#### Exercise
Write out the records once more, exactly, and keep any image out.

#### Records from a data collection
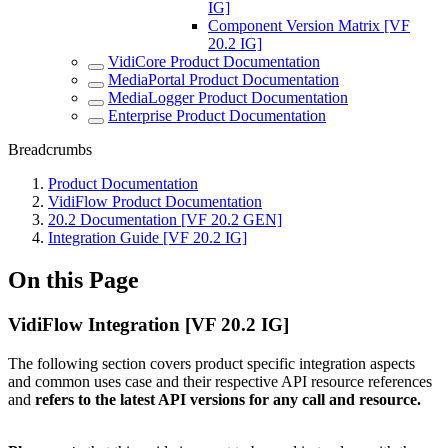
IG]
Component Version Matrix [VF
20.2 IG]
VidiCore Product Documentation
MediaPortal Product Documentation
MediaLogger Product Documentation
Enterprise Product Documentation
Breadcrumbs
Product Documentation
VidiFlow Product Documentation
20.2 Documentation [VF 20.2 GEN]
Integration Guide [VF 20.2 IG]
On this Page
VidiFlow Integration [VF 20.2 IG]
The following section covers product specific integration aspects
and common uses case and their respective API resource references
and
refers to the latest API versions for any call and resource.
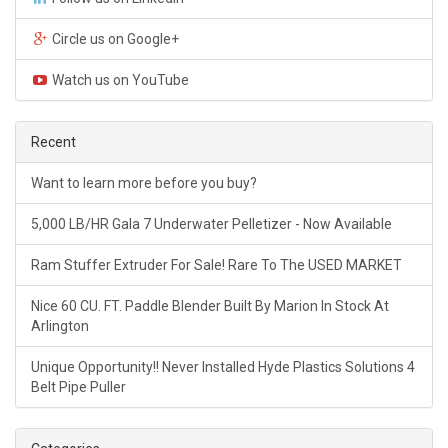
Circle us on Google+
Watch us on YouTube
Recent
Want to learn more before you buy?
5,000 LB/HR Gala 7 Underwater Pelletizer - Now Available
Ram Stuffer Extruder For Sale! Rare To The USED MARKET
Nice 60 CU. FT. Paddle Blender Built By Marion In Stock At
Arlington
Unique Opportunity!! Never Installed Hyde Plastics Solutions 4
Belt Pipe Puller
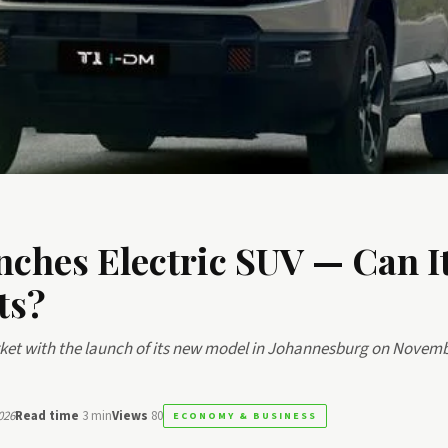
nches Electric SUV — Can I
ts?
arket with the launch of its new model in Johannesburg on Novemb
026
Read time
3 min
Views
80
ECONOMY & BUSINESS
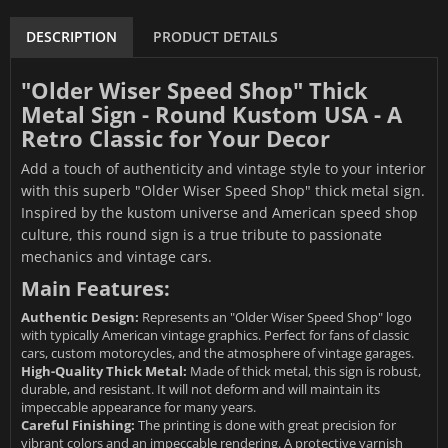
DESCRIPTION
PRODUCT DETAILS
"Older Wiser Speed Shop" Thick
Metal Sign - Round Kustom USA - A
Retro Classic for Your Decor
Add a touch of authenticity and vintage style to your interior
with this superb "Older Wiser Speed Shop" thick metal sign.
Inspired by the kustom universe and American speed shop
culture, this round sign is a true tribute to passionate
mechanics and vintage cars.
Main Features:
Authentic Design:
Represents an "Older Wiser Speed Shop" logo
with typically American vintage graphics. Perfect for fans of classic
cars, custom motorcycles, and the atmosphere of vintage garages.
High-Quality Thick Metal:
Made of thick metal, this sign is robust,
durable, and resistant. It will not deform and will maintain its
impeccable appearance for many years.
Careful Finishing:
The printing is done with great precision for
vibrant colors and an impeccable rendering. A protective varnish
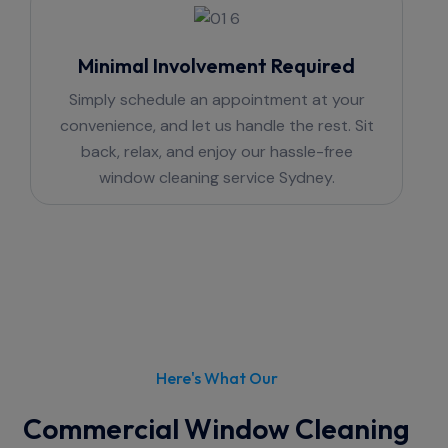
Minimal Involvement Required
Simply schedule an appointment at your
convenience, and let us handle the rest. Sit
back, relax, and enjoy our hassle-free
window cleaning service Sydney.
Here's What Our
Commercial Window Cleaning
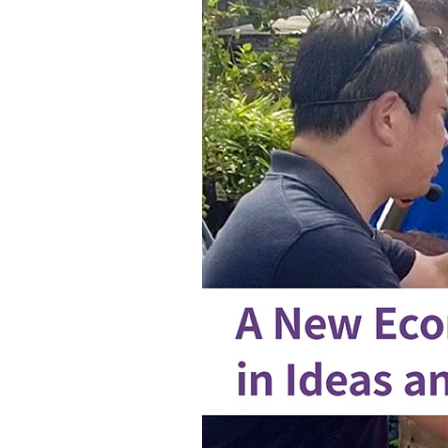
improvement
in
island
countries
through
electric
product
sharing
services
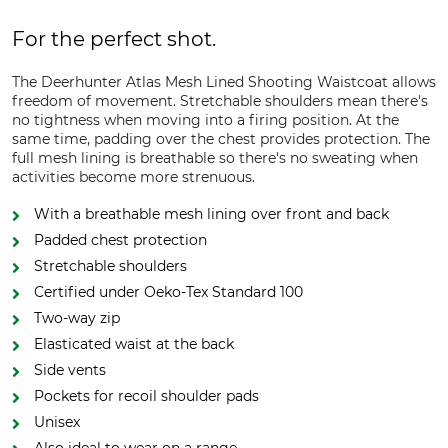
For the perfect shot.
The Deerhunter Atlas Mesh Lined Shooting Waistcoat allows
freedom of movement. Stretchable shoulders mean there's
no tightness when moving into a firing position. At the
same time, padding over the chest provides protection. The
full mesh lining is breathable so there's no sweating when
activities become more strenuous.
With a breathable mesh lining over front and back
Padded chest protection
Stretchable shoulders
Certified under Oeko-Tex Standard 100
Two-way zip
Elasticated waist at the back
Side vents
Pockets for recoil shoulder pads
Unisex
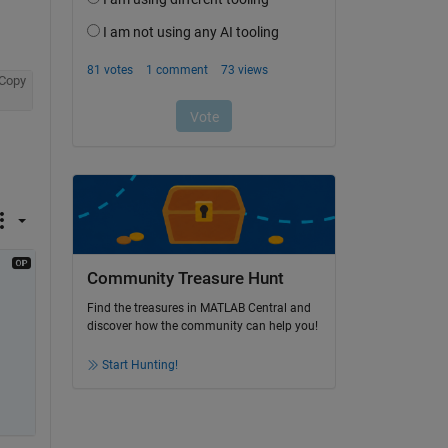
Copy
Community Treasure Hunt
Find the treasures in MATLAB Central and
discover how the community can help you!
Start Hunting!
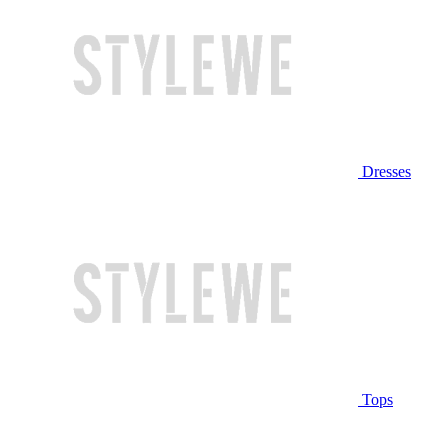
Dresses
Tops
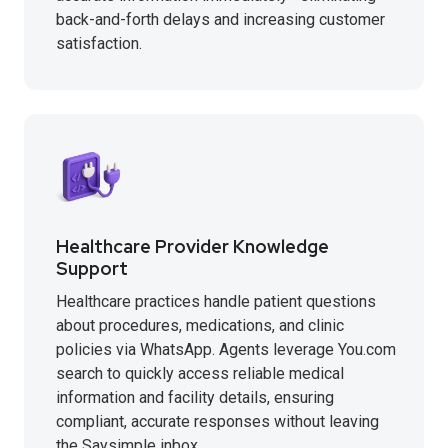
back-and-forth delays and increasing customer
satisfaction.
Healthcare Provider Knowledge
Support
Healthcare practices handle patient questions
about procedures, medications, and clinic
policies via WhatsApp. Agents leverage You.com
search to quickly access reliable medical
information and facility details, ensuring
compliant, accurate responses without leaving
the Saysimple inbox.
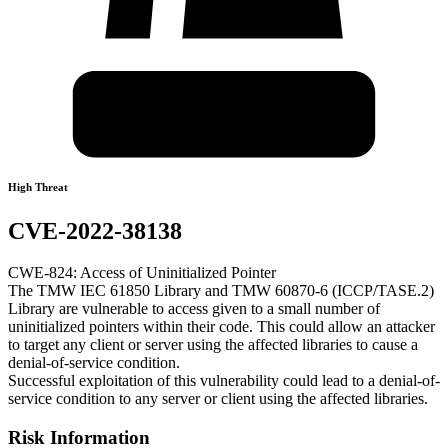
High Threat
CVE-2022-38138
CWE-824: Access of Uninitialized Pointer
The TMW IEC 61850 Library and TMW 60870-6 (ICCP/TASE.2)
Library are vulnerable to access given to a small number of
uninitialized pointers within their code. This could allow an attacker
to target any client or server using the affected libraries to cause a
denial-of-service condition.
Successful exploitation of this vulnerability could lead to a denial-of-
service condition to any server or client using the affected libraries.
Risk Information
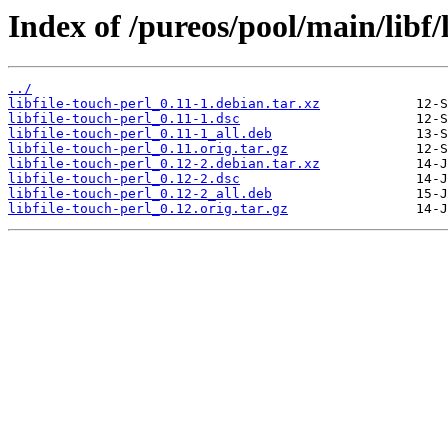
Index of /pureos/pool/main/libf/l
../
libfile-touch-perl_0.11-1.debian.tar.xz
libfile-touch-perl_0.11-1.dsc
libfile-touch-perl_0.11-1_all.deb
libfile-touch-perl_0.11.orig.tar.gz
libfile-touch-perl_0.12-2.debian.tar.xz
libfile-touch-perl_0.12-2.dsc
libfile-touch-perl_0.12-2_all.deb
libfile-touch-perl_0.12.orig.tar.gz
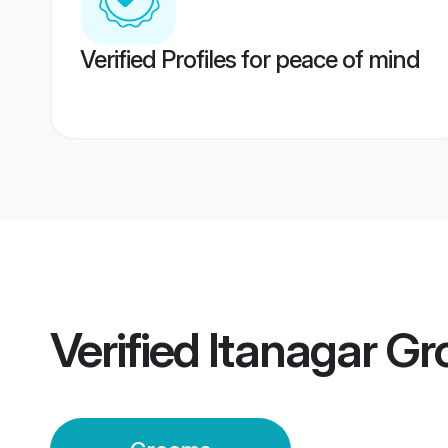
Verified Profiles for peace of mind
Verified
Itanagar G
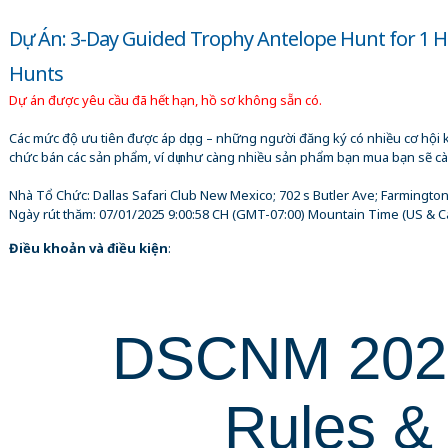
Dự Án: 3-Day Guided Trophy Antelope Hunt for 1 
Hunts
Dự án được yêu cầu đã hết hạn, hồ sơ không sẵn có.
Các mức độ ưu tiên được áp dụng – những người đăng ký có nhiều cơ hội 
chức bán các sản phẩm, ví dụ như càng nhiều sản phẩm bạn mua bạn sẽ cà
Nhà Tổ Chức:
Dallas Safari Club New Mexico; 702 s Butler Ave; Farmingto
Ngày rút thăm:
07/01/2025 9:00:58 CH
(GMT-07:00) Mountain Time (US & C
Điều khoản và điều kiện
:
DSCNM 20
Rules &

#### Answer section
IG]
Component Version Matrix [VF
20.2 IG]
VidiCore Product Documentation
MediaPortal Product Documentation
MediaLogger Product Documentation
Enterprise Product Documentation
Breadcrumbs
Product Documentation
VidiFlow Product Documentation
20.2 Documentation [VF 20.2 GEN]
Integration Guide [VF 20.2 IG]
On this Page
VidiFlow Integration [VF 20.2 IG]
The following section covers product specific integration aspects
and common uses case and their respective API resource references
and
refers to the latest API versions for any call and resource.
Circle us on Google+
Watch us on YouTube
Recent
Want to learn more before you buy?
5,000 LB/HR Gala 7 Underwater Pelletizer - Now Available
Ram Stuffer Extruder For Sale! Rare To The USED MARKET
Nice 60 CU. FT. Paddle Blender Built By Marion In Stock At
Arlington
Unique Opportunity!! Never Installed Hyde Plastics Solutions 4
Belt Pipe Puller
nches Electric SUV — Can I
ts?
arket with the launch of its new model in Johannesburg on Novemb
026
Read time
3 min
Views
80
ECONOMY & BUSINESS
DESCRIPTION
PRODUCT DETAILS
"Older Wiser Speed Shop" Thick
Metal Sign - Round Kustom USA - A
Retro Classic for Your Decor
Add a touch of authenticity and vintage style to your interior
with this superb "Older Wiser Speed Shop" thick metal sign.
Inspired by the kustom universe and American speed shop
culture, this round sign is a true tribute to passionate
mechanics and vintage cars.
Main Features:
Authentic Design:
Represents an "Older Wiser Speed Shop" logo
with typically American vintage graphics. Perfect for fans of classic
cars, custom motorcycles, and the atmosphere of vintage garages.
High-Quality Thick Metal:
Made of thick metal, this sign is robust,
durable, and resistant. It will not deform and will maintain its
impeccable appearance for many years.
Careful Finishing:
The printing is done with great precision for
vibrant colors and an impeccable rendering. A protective varnish
Minimal Involvement Required
Simply schedule an appointment at your
convenience, and let us handle the rest. Sit
back, relax, and enjoy our hassle-free
window cleaning service Sydney.
Here's What Our
Commercial Window Cleaning
improvement
in
island
countries
through
electric
product
sharing
services
For the perfect shot.
The Deerhunter Atlas Mesh Lined Shooting Waistcoat allows
freedom of movement. Stretchable shoulders mean there's
no tightness when moving into a firing position. At the
same time, padding over the chest provides protection. The
full mesh lining is breathable so there's no sweating when
activities become more strenuous.
With a breathable mesh lining over front and back
Padded chest protection
Stretchable shoulders
Certified under Oeko-Tex Standard 100
Two-way zip
Elasticated waist at the back
Side vents
Pockets for recoil shoulder pads
Unisex
Copy
Community Treasure Hunt
Find the treasures in MATLAB Central and
discover how the community can help you!
Start Hunting!
Dresses
Tops
back-and-forth delays and increasing customer
satisfaction.
Healthcare Provider Knowledge
Support
Healthcare practices handle patient questions
about procedures, medications, and clinic
policies via WhatsApp. Agents leverage You.com
search to quickly access reliable medical
information and facility details, ensuring
compliant, accurate responses without leaving
the Saysimple inbox.
High Threat
CVE-2022-38138
CWE-824: Access of Uninitialized Pointer
The TMW IEC 61850 Library and TMW 60870-6 (ICCP/TASE.2)
Library are vulnerable to access given to a small number of
uninitialized pointers within their code. This could allow an attacker
to target any client or server using the affected libraries to cause a
denial-of-service condition.
Successful exploitation of this vulnerability could lead to a denial-of-
service condition to any server or client using the affected libraries.
Risk Information
Index of /pureos/pool/main/libf/l
../
libfile-touch-perl_0.11-1.debian.tar.xz
libfile-touch-perl_0.11-1.dsc
libfile-touch-perl_0.11-1_all.deb
libfile-touch-perl_0.11.orig.tar.gz
libfile-touch-perl_0.12-2.debian.tar.xz
libfile-touch-perl_0.12-2.dsc
libfile-touch-perl_0.12-2_all.deb
libfile-touch-perl_0.12.orig.tar.gz
Verified Profiles for peace of mind
Verified
Itanagar G
Dự Án: 3-Day Guided Trophy Antelope Hunt for 1 
Hunts
Dự án được yêu cầu đã hết hạn, hồ sơ không sẵn có.
Các mức độ ưu tiên được áp dụng – những người đăng ký có nhiều cơ hội 
chức bán các sản phẩm, ví dụ như càng nhiều sản phẩm bạn mua bạn sẽ cà
Nhà Tổ Chức:
Dallas Safari Club New Mexico; 702 s Butler Ave; Farmingto
Ngày rút thăm:
07/01/2025 9:00:58 CH
(GMT-07:00) Mountain Time (US & C
Điều khoản và điều kiện
:
DSCNM 20
Rules &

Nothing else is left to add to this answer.